Probably the best thing about Bonnie “Prince” Billy is that I missed all the stuff that Grant spoke of, and was able to experience the music on its own without knowing a lick about where it came from, how or who made it, and what it was supposed to sound like. No expectations. By the time my kid flipped me a flash drive filled with Palace’s music and told me fire up the ‘Pod, it was 2008 and that concept was a decade and a half in the dust. It amazed me. And still does.

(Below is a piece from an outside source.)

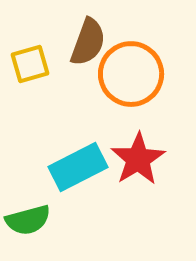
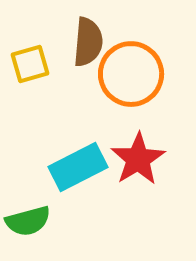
brown semicircle: rotated 15 degrees counterclockwise
green semicircle: moved 1 px down
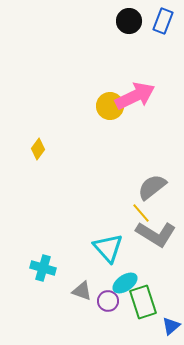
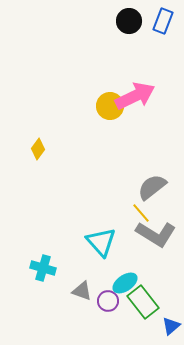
cyan triangle: moved 7 px left, 6 px up
green rectangle: rotated 20 degrees counterclockwise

Two summers ago, I got a chance to see him and Dawn McCarthy on the stage of New York’s Town Hall with Van Campbell, Emmett Kelly, and Cheyenne Mize. They were at the end of a tour. The album that they played songs from was a tribute to the Everly Brothers called What the Brothers Sang. This is how I described their performance at that time:

Sitting on chairs that looked as if they were bought at a store specializing in selling used office equipment, and while holding blunt instruments in their hands … I witnessed a murder. Note by note, song by song. They killed it. They killed it … meaning it was one of the most memorable, loving, kind, considerate, joyful, musical, harmonious, respectful, caring and beautiful hundred minutes of concert give and take one could hope for.

I’m more than two-thirds of the way through this 329-page interview and I’m finding it hard to put down. Maybe I’m trying to rush to the end, where a 25-page discography awaits, and a seven-page passage called ‘A Cosmological Timeline’. This is a good book to read if you want to learn stuff you didn’t know you needed to know. Admit it: you had not a clue that in 1971 Meatloaf played the role of Ulysses S. Grant in a touring production of Hair. Right?